- **Task objective**
In the records below, find each line with the word "jako" and copy it.

Stored data entries:
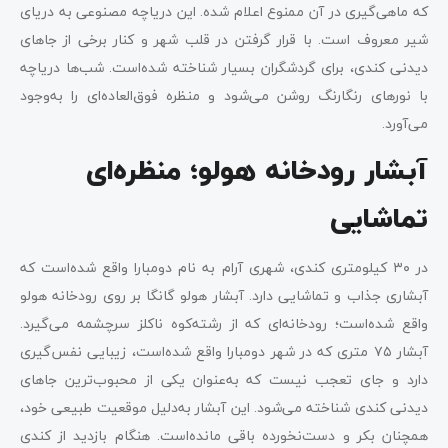
که ماهی‌گیری در آن ممنوع اعلام شده. این دریاچه مصنوعی به دریای
شیر معروف است. با قرار گرفتن در قلب شهر و کنار برخی از جاهای
دیدنی کندی، برای گردشگران بسیار شناخته شده‌است‌. شب‌ها دریاچه
با نورهای رنگارنگ روشن می‌شود و منظره فوق‌العاده‌ای را به‌وجود
می‌آورد.
آبشار رودخانه هولو؛ منظره‌ای
تماشایی
در ۳۰ کیلومتری کندی، شهری آرام به ‌نام دومبارا واقع شده‌است که
آبشاری جذاب و تماشایی دارد. آبشار هولو گانگا بر روی رودخانه هولو
واقع شده‌است؛ رودخانه‌ای که از رشته‌کوه ناکلز سرچشمه می‌گیرد.
آبشار ۷۵ متری که در شهر دومبارا واقع شده‌است، زیبایی نفس‌گیری
دارد و جای تعجب نیست که به‌عنوان یکی از محبوب‌‌ترین جاهای
دیدنی کندی شناخته می‌شود. این آبشار به‌دلیل موقعیت طبیعی خود،
همچنان بکر و دست‌نخورده باقی مانده‌است. هنگام بازدید از کندی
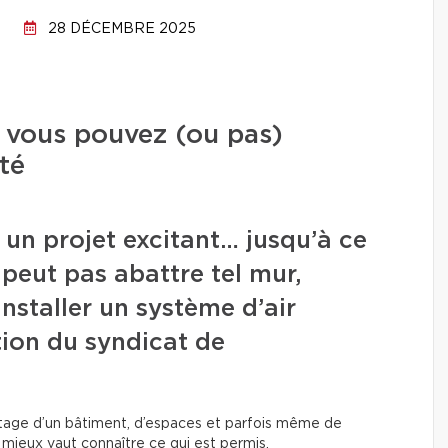
28 DÉCEMBRE 2025
 vous pouvez (ou pas)
té
 un projet excitant… jusqu’à ce
peut pas abattre tel mur,
installer un système d’air
tion du syndicat de
artage d’un bâtiment, d’espaces et parfois même de
, mieux vaut connaître ce qui est permis.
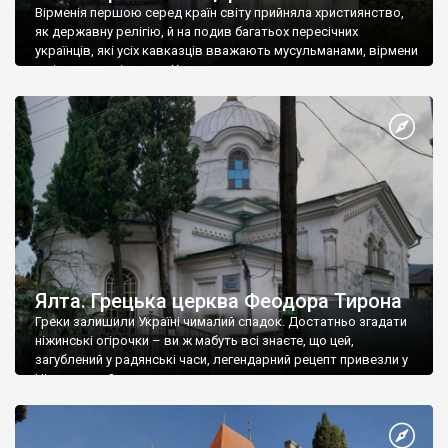
Вірменія першою серед країн світу прийняла християнство,
як державну релігію, й на подив багатьох пересічних
українців, які усіх кавказців вважають мусульманами, вірмени
є відданими вірянами Христа
Ялта. Грецька церква Феодора Тирона
Греки залишили Україні чималий спадок. Достатньо згадати
ніжинські огірочки – ви ж мабуть всі знаєте, що цей,
загублений у радянські часи, легендарний рецепт привезли у
Ніжин греки?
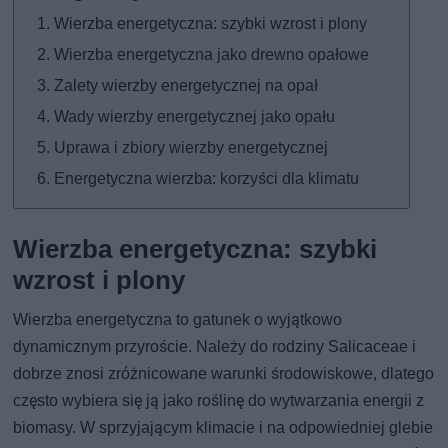
Wierzba energetyczna: szybki wzrost i plony
Wierzba energetyczna jako drewno opałowe
Zalety wierzby energetycznej na opał
Wady wierzby energetycznej jako opału
Uprawa i zbiory wierzby energetycznej
Energetyczna wierzba: korzyści dla klimatu
Wierzba energetyczna: szybki
wzrost i plony
Wierzba energetyczna to gatunek o wyjątkowo
dynamicznym przyroście. Należy do rodziny Salicaceae i
dobrze znosi zróżnicowane warunki środowiskowe, dlatego
często wybiera się ją jako roślinę do wytwarzania energii z
biomasy. W sprzyjającym klimacie i na odpowiedniej glebie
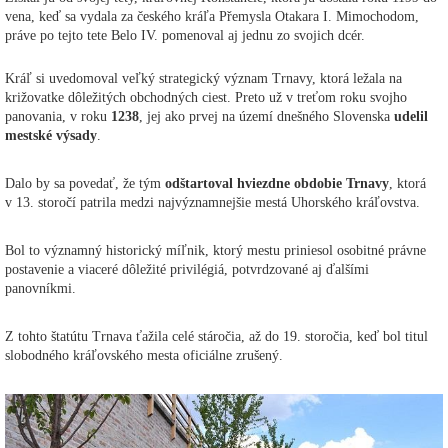
vena, keď sa vydala za českého kráľa Přemysla Otakara I. Mimochodom,
práve po tejto tete Belo IV. pomenoval aj jednu zo svojich dcér.
Kráľ si uvedomoval veľký strategický význam Trnavy, ktorá ležala na
križovatke dôležitých obchodných ciest. Preto už v treťom roku svojho
panovania, v roku
1238
, jej ako prvej na území dnešného Slovenska
udelil
mestské výsady
.
Dalo by sa povedať, že tým
odštartoval hviezdne obdobie Trnavy
, ktorá
v 13. storočí patrila medzi najvýznamnejšie mestá Uhorského kráľovstva.
Bol to významný historický míľnik, ktorý mestu priniesol osobitné právne
postavenie a viaceré dôležité privilégiá, potvrdzované aj ďalšími
panovníkmi.
Z tohto štatútu Trnava ťažila celé stáročia, až do 19. storočia, keď bol titul
slobodného kráľovského mesta oficiálne zrušený.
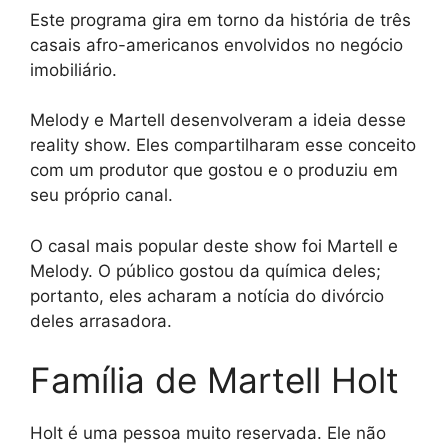
Este programa gira em torno da história de três
casais afro-americanos envolvidos no negócio
imobiliário.
Melody e Martell desenvolveram a ideia desse
reality show. Eles compartilharam esse conceito
com um produtor que gostou e o produziu em
seu próprio canal.
O casal mais popular deste show foi Martell e
Melody. O público gostou da química deles;
portanto, eles acharam a notícia do divórcio
deles arrasadora.
Família de Martell Holt
Holt é uma pessoa muito reservada. Ele não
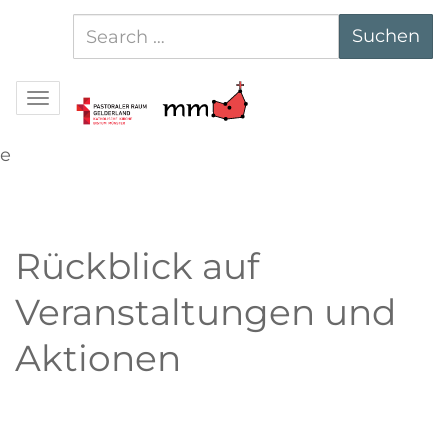
Suchen
Suchen
nach:
Navigation
e
Rückblick auf
Veranstaltungen und
Aktionen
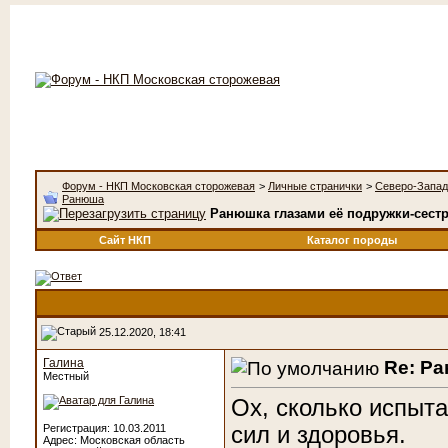
Форум - НКП Московская сторожевая
>
Личные странички
>
Северо-Запа
Ранюша
Ранюшка глазами её подружки-сест
Сайт НКП
Каталог породы
25.12.2020, 18:41
Галина
Re: Р
Местный
Ох, сколько испыт
сил и здоровья.
Регистрация: 10.03.2011
Адрес: Московская область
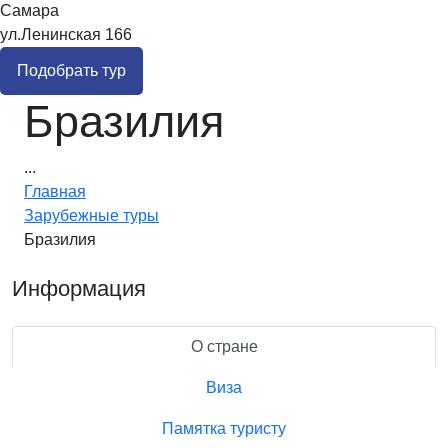
Самара
ул.Ленинская 166
Подобрать тур
Бразилия
...
Главная
Зарубежные туры
Бразилия
Информация
О стране
Виза
Памятка туристу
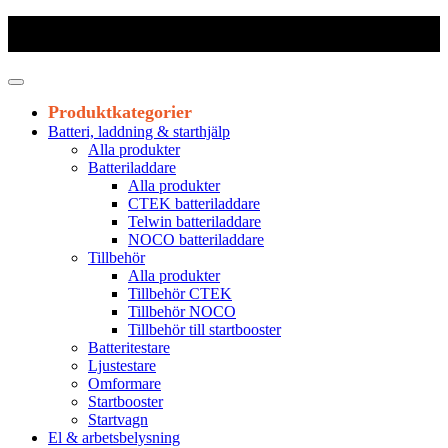
Frakt 179 kr
|
Fraktfritt från 1800 kr exkl. moms
|
Leveranstid 1-3
arbetsdagar
Produktkategorier
Batteri, laddning & starthjälp
Alla produkter
Batteriladdare
Alla produkter
CTEK batteriladdare
Telwin batteriladdare
NOCO batteriladdare
Tillbehör
Alla produkter
Tillbehör CTEK
Tillbehör NOCO
Tillbehör till startbooster
Batteritestare
Ljustestare
Omformare
Startbooster
Startvagn
El & arbetsbelysning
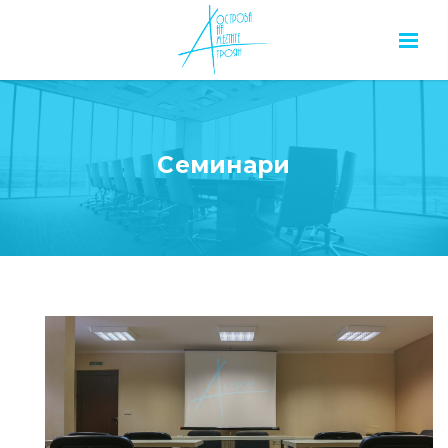
Семинари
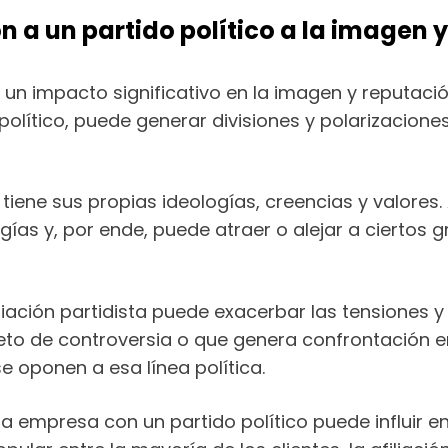
n a un partido político a la imagen
er un impacto significativo en la imagen y reputac
olítico, puede generar divisiones y polarizaciones
tiene sus propias ideologías, creencias y valores. 
as y, por ende, puede atraer o alejar a ciertos g
liación partidista puede exacerbar las tensiones y 
to de controversia o que genera confrontación en
se oponen a esa línea política.
a empresa con un partido político puede influir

- **Task solution**
Wierzba energetyczna jako drewno opałowe
Wady wierzby energetycznej jako opału
często wybiera się ją jako roślinę do wytwarzania energii z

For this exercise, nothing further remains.